But if the fox population were to stay high even when the rabbit population went down, the rabbits could eventually be wiped out.
That is like the situation with domestic cats. No matter how much the prey populations decrease, the cat population doesn’t. The cat population is kept artificially high by humans. Not only outdoor pet cats, but stray cats fed by humans.
Let’s compare the impact on songbirds of cats with the impact of the two main natural predators of songbirds, the Cooper’s Hawk and the Sharp-shinned Hawk.

A Cooper’s Hawk with a Flicker it has caught
(Photo by author)
The territory of a Cooper’s Hawk pair be around a square mile. Having a territory ensures that a bird family will have enough food to raise their young. Birds don’t care if birds of other species come into their territories, but other birds of their own species have to keep out, because birds of the same species compete for the same foods. The Sharp-shinned Hawk territory can overlap the Cooper’s Hawk territory because the two don’t compete for food; being of different sizes, they hunt different prey – the larger Coopers hunt birds the size of robins, and the smaller Sharpies hunts birds the size of chickadees.
Within this same square mile are thousands of songbird territories. Depending on how much food there is for each, some birds, like the Song Sparrows, may have territories as small as a half-acre or less, so a thousand Song Sparrow families may live within that square mile. Songbirds who need more land to feed their families have larger territories. Each species has its own set of property lines, which overlap the property lines of other species. Altogether, this square mile may be home to several tens of thousands of songbirds, doves and woodpeckers.

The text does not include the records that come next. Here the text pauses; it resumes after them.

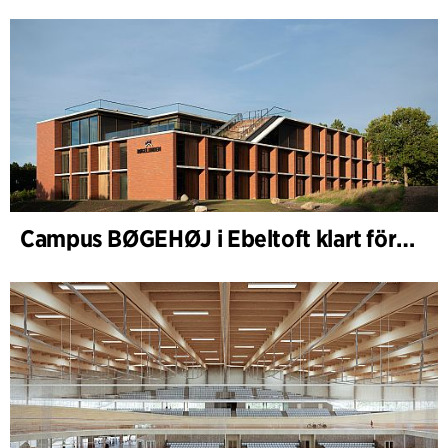
Campus BØGEHØJ i Ebeltoft klart för invigning: Unik träbyggnad färdigställd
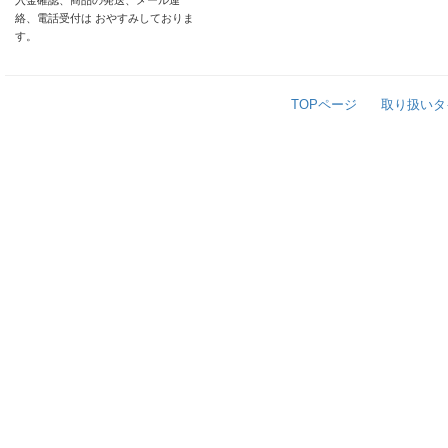
入金確認、商品の発送、メール連
絡、電話受付は おやすみしておりま
す。
TOPページ
取り扱いタ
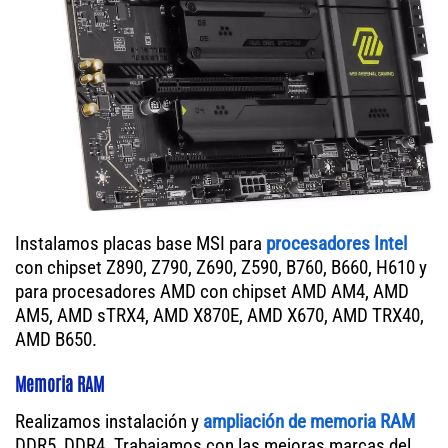
Instalamos placas base MSI para
procesadores Intel
con chipset Z890, Z790, Z690, Z590, B760, B660, H610 y
para procesadores AMD con chipset AMD AM4, AMD
AM5, AMD sTRX4, AMD X870E, AMD X670, AMD TRX40,
AMD B650.
Memoria RAM
Realizamos instalación y
ampliación de memoria RAM
DDR5, DDR4. Trabajamos con las mejoras marcas del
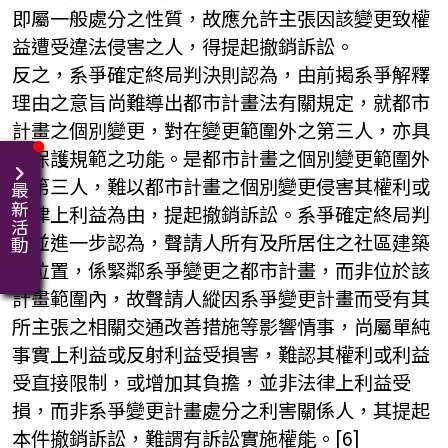
即屬一般處分之性質，故應允許主張因該變更致權
益遭受違法侵害之人，得提起撤銷訴訟。
反之，系爭確定終局判決則認為，由前揭系爭解釋
理由之意旨尚難導出都市計畫法有關規定，就都市
計畫之個別變更，對在變更範圍外之第三人，亦具
有保護規範之功能。是都市計畫之個別變更範圍外
之第三人，難以都市計畫之個別變更侵害其權利或
最新活動
法律上利益為由，提起撤銷訴訟。系爭確定終局判
決並進一步認為，聲請人所有及所居住之社區建築
物位置，係緊鄰系爭變更之都市計畫，而非位於該
計畫範圍內，故聲請人縱因系爭變更計畫而受有其
所主張之相關交通改善措施等影響情事，尚屬單純
事實上利益或反射利益受損害，難認其權利或利益
受直接限制，或增加其負擔，並非法律上利益受
損，而非系爭變更計畫處分之利害關係人，其提起
本件撤銷訴訟，難謂有訴訟實施權能。[6]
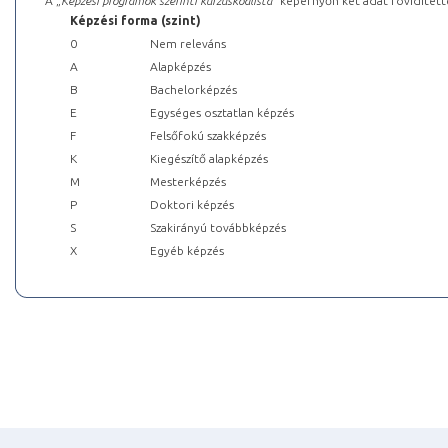
A „
Képzési programok szerinti kurzuskódlista
” képernyőn két adat rövidített
Képzési forma (szint)
0
Nem releváns
A
Alapképzés
B
Bachelorképzés
E
Egységes osztatlan képzés
F
Felsőfokú szakképzés
K
Kiegészítő alapképzés
M
Mesterképzés
P
Doktori képzés
S
Szakirányú továbbképzés
X
Egyéb képzés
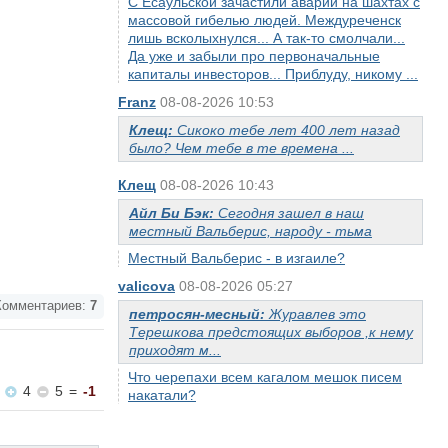
С Есаульской зачастили аварии на шахтах с
массовой гибелью людей. Междуреченск
лишь всколыхнулся... А так-то смолчали...
Да уже и забыли про первоначальные
капиталы инвесторов... Приблуду, никому ...
Franz
08-08-2026 10:53
Клещ:
Сикоко тебе лет 400 лет назад
было? Чем тебе в те времена ...
Клещ
08-08-2026 10:43
Айл Би Бэк:
Сегодня зашел в наш
местный Вальберис, народу - тьма
Местный Вальберис - в изгаиле?
valicova
08-08-2026 05:27
омментариев:
7
петросян-месный:
Журавлев это
Терешкова предстоящих выборов ,к нему
приходят м...
Что черепахи всем кагалом мешок писем
4
5
=
-1
накатали?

If it could, a Cooper’s Hawk would catch a bird a day to feed itself, though it is rarely that lucky. But when they are raising babies, the hawks have to catch food for the babies as well. Each baby will need at least 60 birds to eat between the time it hatches and the time it is weaned. Four babies comes to 240 prey birds. Add the birds that the parents themselves eat. Altogether, over five hundred birds a year may die to support just one Cooper’s Hawk family.
The average outdoor cat, on the other hand, kills only a bird a week, a lot fewer than a Cooper’s Hawk. So why are we concerned about cats and not hawks?
This particular square mile is in a human suburb and contains a thousand human dwellings. Half of those households have a free-roaming pet cat. So the square mile is prowled by five hundred pet cats. And that’s not even counting the feral cats.
If each cat kills just one bird per week, five hundred cats kill five hundred birds per week. More than the entire family of Cooper’s Hawks consumes in an entire year. Five hundred birds per week comes to 26,000 birds per year. A substantial impact on the local bird population.
The Cooper’s Hawks hunt all over their square mile, grabbing a robin here, a Mourning Dove there. a Downy Woodpecker over there. They can’t just find one spot with lots of birds and stick to that spot. As stealth hunters who hunt from ambush, they can catch a bird only if the bird doesn’t know the hawk is there. As soon as the hawk’s presence is revealed, the songbirds go hide. And if the hawk were to keep returning to the same spot, the songbirds would leave that spot for good.
So the Cooper’s Hawks need a very large territory to support themselves. That keeps them from over-hunting their territory and depleting the songbird population. In nature, predators have to have much larger territories than the prey animals, which limits the predator population to what the prey can support. It is nature’s perfect system for keeping predator and prey in balance.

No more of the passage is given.